### PROMPT
Every entry below should be returned exactly as it appears, with pictures left out.

### PROVIDED MATERIAL
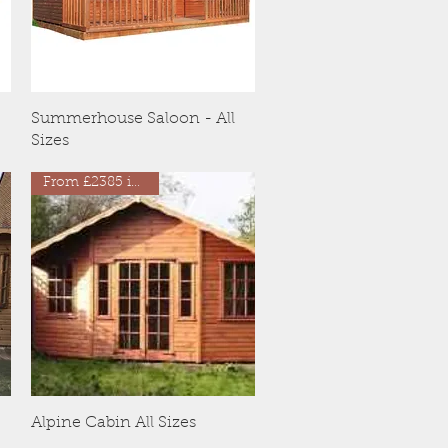
Quick View
Summerhouse Saloon - All
Sizes
From £2385 inc VAT
Quick View
Alpine Cabin All Sizes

### TASK OUTPUT
Quick View
Summerhouse Saloon - All
Sizes
From £2385 inc VAT
Quick View
Alpine Cabin All Sizes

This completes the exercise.